Verify that the tree on the right is indeed a parse tree in \(G_2\).
\end{enumerate}
\item \(L(G_2) \subseteq L(G_1)\).
Straightforward induction on parse trees does not work easily. The rule
\(R ::= RR\) in \(G_2\) is not directly expressible in \(G_1\) by a simple
transformation of parse trees. However, we can note that, in fact, adding
this rule to \(G_1\) does not change the language!
Consider the grammar \(G_1'\) defined by \(S ::= SS \mid S(S)S \mid
\epsilon\). We must show that for every two words \(v\) and \(w\) in
\(L(G_1)\), \(vw\) is in \(L(G_1)\), and so adding the rule \(S ::= SS\)
does not change the language.
We induct on the length \(|v| + |w|\).
\begin{enumerate}
\item \textbf{Base case:} \(|v| + |w| = 0\). \(v = w = vw = \epsilon \in
L(G_1)\). QED.
\item \textbf{Inductive case:} \(|v| + |w| = n + 1\). The induction
hypothesis is that for every \(v', w'\) with \(|v'| + |w'| = n\), \(v'w'
\in L(G_1)\).
From the grammar, we know that either \(v = \epsilon\) or \(v = x(y)z\)

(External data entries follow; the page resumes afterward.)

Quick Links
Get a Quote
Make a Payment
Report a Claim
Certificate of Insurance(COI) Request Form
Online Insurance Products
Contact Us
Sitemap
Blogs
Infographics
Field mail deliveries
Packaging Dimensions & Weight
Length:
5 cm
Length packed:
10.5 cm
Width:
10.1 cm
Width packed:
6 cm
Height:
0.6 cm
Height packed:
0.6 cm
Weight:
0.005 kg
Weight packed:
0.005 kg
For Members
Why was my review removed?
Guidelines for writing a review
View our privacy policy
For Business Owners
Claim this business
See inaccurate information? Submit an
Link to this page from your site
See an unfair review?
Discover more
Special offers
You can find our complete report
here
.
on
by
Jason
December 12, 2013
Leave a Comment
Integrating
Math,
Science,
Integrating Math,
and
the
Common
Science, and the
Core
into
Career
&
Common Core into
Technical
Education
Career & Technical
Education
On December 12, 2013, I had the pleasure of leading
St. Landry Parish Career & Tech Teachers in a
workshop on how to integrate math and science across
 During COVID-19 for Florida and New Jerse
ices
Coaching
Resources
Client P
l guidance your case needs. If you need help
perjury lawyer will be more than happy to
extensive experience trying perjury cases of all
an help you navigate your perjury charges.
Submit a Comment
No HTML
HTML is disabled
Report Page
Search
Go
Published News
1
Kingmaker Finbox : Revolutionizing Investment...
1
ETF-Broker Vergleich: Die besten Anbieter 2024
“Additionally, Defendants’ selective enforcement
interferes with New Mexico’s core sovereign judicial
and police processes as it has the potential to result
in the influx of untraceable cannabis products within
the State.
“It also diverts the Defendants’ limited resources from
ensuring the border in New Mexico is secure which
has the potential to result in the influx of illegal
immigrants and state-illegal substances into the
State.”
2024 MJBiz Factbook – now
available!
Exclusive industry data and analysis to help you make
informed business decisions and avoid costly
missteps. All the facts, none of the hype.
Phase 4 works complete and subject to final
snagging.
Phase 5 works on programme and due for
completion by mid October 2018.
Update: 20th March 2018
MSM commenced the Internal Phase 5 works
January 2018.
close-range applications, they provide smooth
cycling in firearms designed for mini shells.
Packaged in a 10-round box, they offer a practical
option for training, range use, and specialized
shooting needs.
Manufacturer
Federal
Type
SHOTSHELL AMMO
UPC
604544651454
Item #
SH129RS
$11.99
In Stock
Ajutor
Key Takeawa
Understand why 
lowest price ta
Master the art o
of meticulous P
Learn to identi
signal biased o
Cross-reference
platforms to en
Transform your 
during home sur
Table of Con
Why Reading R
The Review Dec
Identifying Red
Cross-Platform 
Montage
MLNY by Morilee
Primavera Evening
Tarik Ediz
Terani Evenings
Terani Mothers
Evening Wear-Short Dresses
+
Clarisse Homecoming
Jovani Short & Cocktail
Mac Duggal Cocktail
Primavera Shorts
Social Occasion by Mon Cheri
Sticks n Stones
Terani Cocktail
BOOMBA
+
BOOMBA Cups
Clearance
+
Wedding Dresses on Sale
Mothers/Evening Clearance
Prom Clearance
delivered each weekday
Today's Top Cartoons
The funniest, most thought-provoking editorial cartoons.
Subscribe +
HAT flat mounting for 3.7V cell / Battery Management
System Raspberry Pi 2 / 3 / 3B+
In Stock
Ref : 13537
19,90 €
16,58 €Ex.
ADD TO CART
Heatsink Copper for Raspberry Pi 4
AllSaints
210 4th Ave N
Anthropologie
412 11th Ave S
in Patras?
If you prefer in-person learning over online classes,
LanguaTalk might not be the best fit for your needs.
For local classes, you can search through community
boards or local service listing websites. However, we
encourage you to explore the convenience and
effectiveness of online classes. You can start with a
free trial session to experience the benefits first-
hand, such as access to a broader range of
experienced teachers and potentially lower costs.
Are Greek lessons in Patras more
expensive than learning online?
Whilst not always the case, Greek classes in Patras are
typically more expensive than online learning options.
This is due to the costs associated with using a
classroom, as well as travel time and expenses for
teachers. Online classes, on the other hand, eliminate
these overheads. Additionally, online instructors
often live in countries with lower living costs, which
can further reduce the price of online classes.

for \(x, y, z \in L(G_1)\). If \(v = \epsilon\), then \(w = vw \in
L(G_1)\). In the second case, \(vw = x(y)zw\). However, \(zw \in
L(G_1)\) by the inductive hypothesis, as \(|z| + |w| < n \).
Thus, \(vw = x(y)z'\) for \(z' \in L(G_1)\). Finally, since \(x, y, z'
\in L(G_1)\), it follows from the grammar rules that \(vw = x(y)z' \in
L(G_1)\).
\end{enumerate}
Thus, \(L(G_1) = L(G_1')\). It can now be shown just as in the first part,
that \(L(G_2) \subseteq L(G_1')\).
\end{enumerate}
\end{solution}
\end{exercise}
\begin{exercise}{}
Consider a context-free grammar \(G = (A, N, S, R)\). Define the reversed
grammar \(rev(G) = (A, N, S, rev(R))\), where \(rev(R)\) is the set of rules
is produced from \(R\) by reversing the right-hand side of each rule, i.e.,
for each rule \(n ::= p_1 \ldots p_n\) in \(R\), there is a rule \(n ::=
p_n \ldots p_1\) in \(rev(R)\), and vice versa. The terminals,
non-terminals, and start symbol of the language remain the same.
For example, \(S ::= abS \mid \epsilon\) becomes \(S ::= Sba \mid \epsilon\).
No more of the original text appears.